Peter Szilagyi: Jedes Unternehmen, das neue Produkte auf den Markt bringen will, muss Geld in die Hand nehmen, so ist es auch bei Elektroautos. Dafür braucht es Druck: Solange es keine Unterstützung vom Staat gibt, unternehmen die Hersteller nichts. Bei der Elektromobilität wurde jahrzehntelang in herkömmliche Technologie investiert. Das hindert Unternehmen wie uns daran, große Volumen auf den Markt zu bringen.
Michael Breuckmann: Unser Kerngeschäft im Bereich E-Mobilität sind Kupferrotoren für hocheffiziente Antriebe. Wir beschäftigen uns jetzt ein Jahrzehnt damit und haben insgesamt etwa fünf Millionen Euro investiert.

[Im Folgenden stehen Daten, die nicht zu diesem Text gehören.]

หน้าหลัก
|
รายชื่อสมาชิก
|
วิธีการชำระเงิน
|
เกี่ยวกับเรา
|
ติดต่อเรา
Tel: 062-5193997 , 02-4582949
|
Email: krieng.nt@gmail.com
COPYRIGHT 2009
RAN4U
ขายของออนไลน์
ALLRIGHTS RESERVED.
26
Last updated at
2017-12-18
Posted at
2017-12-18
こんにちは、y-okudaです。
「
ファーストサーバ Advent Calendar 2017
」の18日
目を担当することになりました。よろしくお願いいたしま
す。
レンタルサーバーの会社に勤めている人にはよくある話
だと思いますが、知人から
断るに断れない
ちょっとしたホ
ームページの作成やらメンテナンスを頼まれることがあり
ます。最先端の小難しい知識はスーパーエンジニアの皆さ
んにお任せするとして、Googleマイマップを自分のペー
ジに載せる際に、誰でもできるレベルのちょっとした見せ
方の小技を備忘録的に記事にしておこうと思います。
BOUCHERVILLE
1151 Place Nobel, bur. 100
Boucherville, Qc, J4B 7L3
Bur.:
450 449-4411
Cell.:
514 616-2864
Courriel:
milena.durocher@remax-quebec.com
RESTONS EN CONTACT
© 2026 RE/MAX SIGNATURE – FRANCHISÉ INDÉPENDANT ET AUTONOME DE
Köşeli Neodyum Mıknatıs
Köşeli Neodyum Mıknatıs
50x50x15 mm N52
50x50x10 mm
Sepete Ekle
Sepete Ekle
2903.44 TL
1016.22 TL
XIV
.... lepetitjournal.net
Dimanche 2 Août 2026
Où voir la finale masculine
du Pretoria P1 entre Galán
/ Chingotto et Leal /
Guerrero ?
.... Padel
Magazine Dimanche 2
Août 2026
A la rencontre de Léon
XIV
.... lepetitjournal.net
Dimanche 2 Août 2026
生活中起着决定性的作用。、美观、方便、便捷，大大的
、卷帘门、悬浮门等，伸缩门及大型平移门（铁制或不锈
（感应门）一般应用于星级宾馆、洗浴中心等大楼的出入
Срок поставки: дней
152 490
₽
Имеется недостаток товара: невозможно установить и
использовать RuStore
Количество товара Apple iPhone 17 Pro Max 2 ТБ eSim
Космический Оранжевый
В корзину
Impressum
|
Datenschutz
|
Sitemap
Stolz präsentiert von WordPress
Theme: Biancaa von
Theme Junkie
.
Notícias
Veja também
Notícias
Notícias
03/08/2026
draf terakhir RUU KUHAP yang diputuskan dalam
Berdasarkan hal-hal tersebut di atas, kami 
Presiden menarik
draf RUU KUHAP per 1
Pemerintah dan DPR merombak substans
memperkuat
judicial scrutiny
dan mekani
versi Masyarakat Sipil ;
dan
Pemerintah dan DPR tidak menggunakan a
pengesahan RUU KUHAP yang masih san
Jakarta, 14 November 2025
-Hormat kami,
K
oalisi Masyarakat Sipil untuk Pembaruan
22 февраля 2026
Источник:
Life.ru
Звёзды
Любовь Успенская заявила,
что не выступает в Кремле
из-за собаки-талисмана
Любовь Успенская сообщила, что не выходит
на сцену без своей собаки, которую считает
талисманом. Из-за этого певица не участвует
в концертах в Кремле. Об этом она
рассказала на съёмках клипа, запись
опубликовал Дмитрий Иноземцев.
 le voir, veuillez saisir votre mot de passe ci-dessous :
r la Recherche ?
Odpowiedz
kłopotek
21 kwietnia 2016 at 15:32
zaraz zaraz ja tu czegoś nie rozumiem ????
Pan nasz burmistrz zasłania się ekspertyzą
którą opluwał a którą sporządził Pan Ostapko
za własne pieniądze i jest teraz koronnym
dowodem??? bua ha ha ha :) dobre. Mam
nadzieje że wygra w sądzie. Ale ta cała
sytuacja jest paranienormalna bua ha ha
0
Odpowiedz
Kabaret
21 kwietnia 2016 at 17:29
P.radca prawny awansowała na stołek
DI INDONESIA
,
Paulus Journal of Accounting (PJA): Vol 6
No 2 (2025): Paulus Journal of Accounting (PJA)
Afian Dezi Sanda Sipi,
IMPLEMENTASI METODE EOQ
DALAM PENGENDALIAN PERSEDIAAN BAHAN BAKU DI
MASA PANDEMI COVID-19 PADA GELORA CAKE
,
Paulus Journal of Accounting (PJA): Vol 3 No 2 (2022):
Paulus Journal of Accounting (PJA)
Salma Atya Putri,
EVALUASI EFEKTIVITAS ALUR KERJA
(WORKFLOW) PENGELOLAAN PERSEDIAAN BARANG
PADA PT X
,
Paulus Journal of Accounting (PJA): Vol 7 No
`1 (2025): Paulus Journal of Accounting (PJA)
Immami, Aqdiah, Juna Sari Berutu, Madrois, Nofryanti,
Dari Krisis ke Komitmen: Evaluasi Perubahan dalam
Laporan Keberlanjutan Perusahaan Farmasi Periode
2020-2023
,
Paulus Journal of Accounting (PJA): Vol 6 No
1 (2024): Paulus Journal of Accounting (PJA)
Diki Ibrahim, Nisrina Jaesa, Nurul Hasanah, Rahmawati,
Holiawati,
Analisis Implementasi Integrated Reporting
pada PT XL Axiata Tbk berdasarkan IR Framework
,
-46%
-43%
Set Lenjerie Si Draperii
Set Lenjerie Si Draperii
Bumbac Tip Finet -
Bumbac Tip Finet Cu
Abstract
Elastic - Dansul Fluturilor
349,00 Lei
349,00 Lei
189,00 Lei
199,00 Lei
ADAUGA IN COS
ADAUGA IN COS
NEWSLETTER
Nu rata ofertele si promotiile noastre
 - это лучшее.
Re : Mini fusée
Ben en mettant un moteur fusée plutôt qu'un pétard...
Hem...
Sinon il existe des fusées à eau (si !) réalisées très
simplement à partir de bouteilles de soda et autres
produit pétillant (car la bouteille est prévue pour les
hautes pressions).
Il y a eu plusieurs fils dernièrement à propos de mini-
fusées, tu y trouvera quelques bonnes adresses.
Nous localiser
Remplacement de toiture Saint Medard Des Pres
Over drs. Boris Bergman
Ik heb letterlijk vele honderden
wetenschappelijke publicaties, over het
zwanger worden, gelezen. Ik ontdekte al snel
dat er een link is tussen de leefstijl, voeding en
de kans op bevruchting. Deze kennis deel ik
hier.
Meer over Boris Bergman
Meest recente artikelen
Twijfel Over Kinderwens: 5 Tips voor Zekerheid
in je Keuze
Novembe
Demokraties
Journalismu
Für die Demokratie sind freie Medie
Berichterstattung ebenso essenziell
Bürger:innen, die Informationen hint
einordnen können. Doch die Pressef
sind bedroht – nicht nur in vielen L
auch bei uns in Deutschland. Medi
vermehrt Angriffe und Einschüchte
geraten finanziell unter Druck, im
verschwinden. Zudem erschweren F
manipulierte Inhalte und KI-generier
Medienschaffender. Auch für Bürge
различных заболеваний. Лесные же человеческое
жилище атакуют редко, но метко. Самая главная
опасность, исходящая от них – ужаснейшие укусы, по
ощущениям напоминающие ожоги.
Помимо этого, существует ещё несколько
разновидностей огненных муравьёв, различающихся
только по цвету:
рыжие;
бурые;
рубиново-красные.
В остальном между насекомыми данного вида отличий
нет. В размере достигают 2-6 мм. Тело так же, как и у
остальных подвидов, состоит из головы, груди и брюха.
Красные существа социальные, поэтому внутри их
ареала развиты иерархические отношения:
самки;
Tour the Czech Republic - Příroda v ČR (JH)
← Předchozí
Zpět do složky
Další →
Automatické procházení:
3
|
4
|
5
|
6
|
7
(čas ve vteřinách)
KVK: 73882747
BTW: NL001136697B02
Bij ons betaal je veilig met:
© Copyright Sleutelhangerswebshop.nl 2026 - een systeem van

Reicht Ihnen die aktuelle Gesetzeslage zur Unterstützung aus?
Breuckmann: Wir würden uns wünschen, dass uns mehr unter die Arme gegriffen wird. Wir machen das bisher in Eigenleistung, investieren sehr stark in diesem Bereich, sind damit aber an der Grenze.
Szilagyi: In anderen Ländern wird die Sparte viel mehr gefördert, so wie in China. Hier zeigt sich, dass es geht, wenn man es will.
Welche Chancen sehen Sie in diesem Markt?
Breuckmann: Unser Kerngeschäft ist die Schloss- und Beschlagindustrie, wodurch wir bislang keine große Verbindung zur Automobilindustrie hatten. Für uns ergibt sich hier ein neuer Markt. Das ist unsere Chance.
Wie wichtig ist der chinesische Markt für Ihr Unternehmen?
Szilagyi: Wir sehen weltweit Chancen, unter anderem in den USA oder in China. Aktuell laufen die größten Projekte in China – allerdings versuchen die chinesischen Unternehmen vor allem, vor Ort zu fertigen. Für uns ist noch nicht abzusehen, ob wir mit der Fertigung in China unsere Zukunft aufbauen werden oder nur unsere Technologien an chinesische Unternehmen verkaufen.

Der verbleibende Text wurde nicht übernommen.